Businesses care about cost more than whether the agent sounds slightly more human.

Right now, yes. Third reason: ecosystem lock-in and customization. With a pipeline, you can swap out any component. Want to use Claude instead of GPT for the reasoning layer? Want to use a custom fine-tuned TTS voice? Want to add a sentiment analysis module in parallel with the ASR? The integrated models are more monolithic — you get what the provider gives you. That's fine for demos, but production deployments almost always need customization.

The fourth reason?

Tool use and structured output. This is the big one. Voice agents in production aren't just chatting — they're doing things. Booking appointments, looking up account information, processing returns. They need structured outputs, API calls, database queries. The integrated speech-to-speech models are still figuring this out. OpenAI's Realtime API supports function calling, which is good, but the tooling around it is immature compared to the text-based LLM ecosystem. With a pipeline, you have the full power of the text LLM ecosystem — structured output parsing, tool definitions, validation, retry logic. You lose some of that when you go directly audio-to-audio.

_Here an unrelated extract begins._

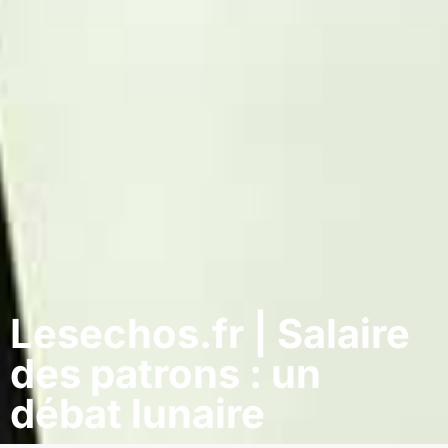
Lesechos.fr | Salaire
des patrons : un
débat lunaire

The pipeline isn't just legacy inertia — there are real structural advantages for certain use cases.

I think the honest assessment is that pipelines are better for transactional use cases where accuracy and tool integration matter more than conversational naturalness. Call center deflection, appointment scheduling, order status — you don't need emotional attunement for those. You need it to work reliably, cheaply, and to integrate with the CRM. Pipelines do that well. The integrated speech-to-speech models shine in open-ended conversational contexts — companion AI, tutoring, therapy-adjacent applications, creative collaboration — where the quality of the interaction itself is the product.

That's a useful distinction. Though I suspect the line blurs over time as the integrated models get cheaper and better at tool use.

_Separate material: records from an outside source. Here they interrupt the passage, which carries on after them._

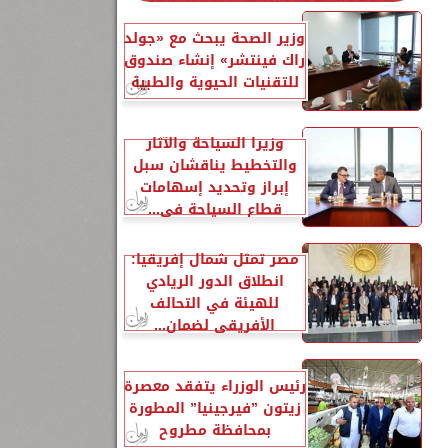
وزير الصحة يبحث مع «جولد
راك فينتشر» إنشاء صندوق
للتقنيات الحيوية والطبية
وزيرا السياحة والآثار
والتخطيط يناقشان سبل
إبراز وتحديد إسهامات
قطاع السياحة في...
مصر تمثل شمال إفريقيا:
انطلاق الدور الريادي
للهيئة في التحالف
الأفريقي لضمان...
رئيس الوزراء يتفقد معصرة
زيتون ”فيرجينيا” المطورة
بمحافظة مطروح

That's exactly where this is heading. And Vapi knows this — they've already added GPT Realtime support to their platform. You can now choose between their optimized pipeline and the native Realtime model, depending on the use case. I think that's the near-term future: platforms that abstract over both approaches, routing to the right architecture based on the conversation context.

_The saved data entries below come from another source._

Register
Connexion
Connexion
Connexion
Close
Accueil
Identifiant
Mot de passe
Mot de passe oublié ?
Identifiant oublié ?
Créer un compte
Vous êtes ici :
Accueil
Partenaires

Let's talk about what happens when these integrated models are actually deployed at scale for phone agents. Daniel mentioned that specifically.

Phone agents are the hardest deployment environment, bar none. You've got codec compression — audio gets crushed down to eight kilohertz for telephony. You've got network jitter, packet loss, variable latency. You've got background noise, speakerphones, bad connections. And you've got the fact that people talk to phone agents differently — they're more impatient, more likely to interrupt, more likely to speak in fragments. The integrated models handle some of this better because they're trained on more naturalistic audio, but the telephony channel itself degrades the very prosodic information that speech-to-speech models are designed to preserve.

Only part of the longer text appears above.